Consumed (Firefighters #1)(77)
“Did he come on to you?” Danny asked in a low voice.
“Not in the slightest.” Anne shrugged. “He just did a lot of posturing, none of which impressed me.”
Jack put his clean plate down—which made him worthy of a medal, as far as she was concerned. The lasagna had been like an MRE.
“You know, I have a case you might be interested in.” The guy sat back on the enormous white couch that was big as a river barge. “You talked about finding a lot of office equipment in those fires? Well, we served an arrest warrant on a guy with previous offenses and gun felonies, and found an entire room full of cords, chargers, and parts of monitors and computers, as if he’d been storing a Best Buy’s worth of phones and PCs there, but had had to move them quick. He was obviously a black market dealer, and here’s the thing. The warrant took us a week to serve because we had to go looking for him. The timing is interesting, is all. I mean you’re talking about office equipment in these fires—and he’s been up on so many charges over the past two years that I wonder if he didn’t burn evidence a number of times.”
Anne was unaware of having sat up straight until she nearly slipped off the slick cushion. “I want to talk to him. And see the case file.”
“You got it.” The guy took out his phone. “Come to our HQ Monday morning. I’ll show you everything, and then you can work your channels to interrogate him.”
“That’s great. Thanks, Jack.”
“My pleasure. I’ll text you tomorrow after I get it all set up.”
Danny got to his feet. “Hey, Anne, come help me with the pan out in the garage? I think we can get it out.”
“Sure. No problem.”
As she followed him into the kitchen with her plate, she felt like she was walking into a brick wall. The vibe was tense at the table, Duff and T.J. playing eyeball ping-pong, Deandra sitting with her arms crossed over her chest, Moose cracking open another beer. Deshaun was getting up with that coat of his on.
“We going back out?” Moose said with all the hope and anticipation of someone about to be called up from the DMV line.
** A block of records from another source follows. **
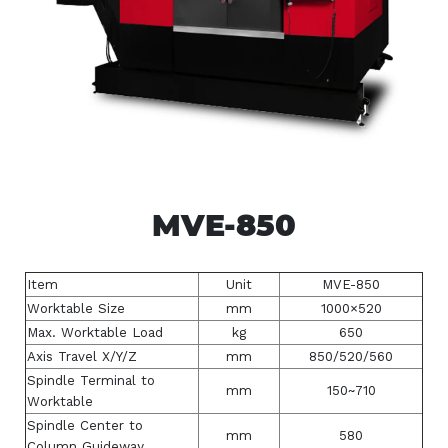
MVE-850
Item
Unit
MVE-850
Worktable Size
mm
1000×520
Max. Worktable Load
kg
650
Axis Travel X/Y/Z
mm
850/520/560
Spindle Terminal to
mm
150~710
Worktable
Spindle Center to
mm
580
Column Guideway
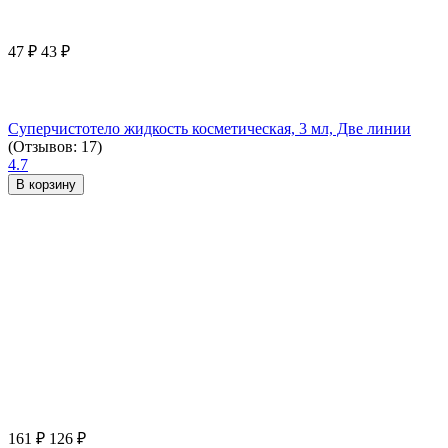
47
₽
43
₽
Суперчистотело жидкость косметическая, 3 мл, Две линии
(Отзывов: 17)
4.7
В корзину
161
₽
126
₽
“There’s dessert, you know,” Deandra said. “But fine. It’s not like you ate anything.”
“I’ve got to go,” Deshaun interjected. “Thanks for dinner.”
Duff stood up and T.J. was a split second behind. “We’ve got to head, too. Sorry. But we’re on shift tomorrow, which was why we weren’t drinking.”
“Aw come on, you guys can stay a little longer.” Moose looked back and forth between them. “You got to stay. It’s frickin’ eight o’clock.”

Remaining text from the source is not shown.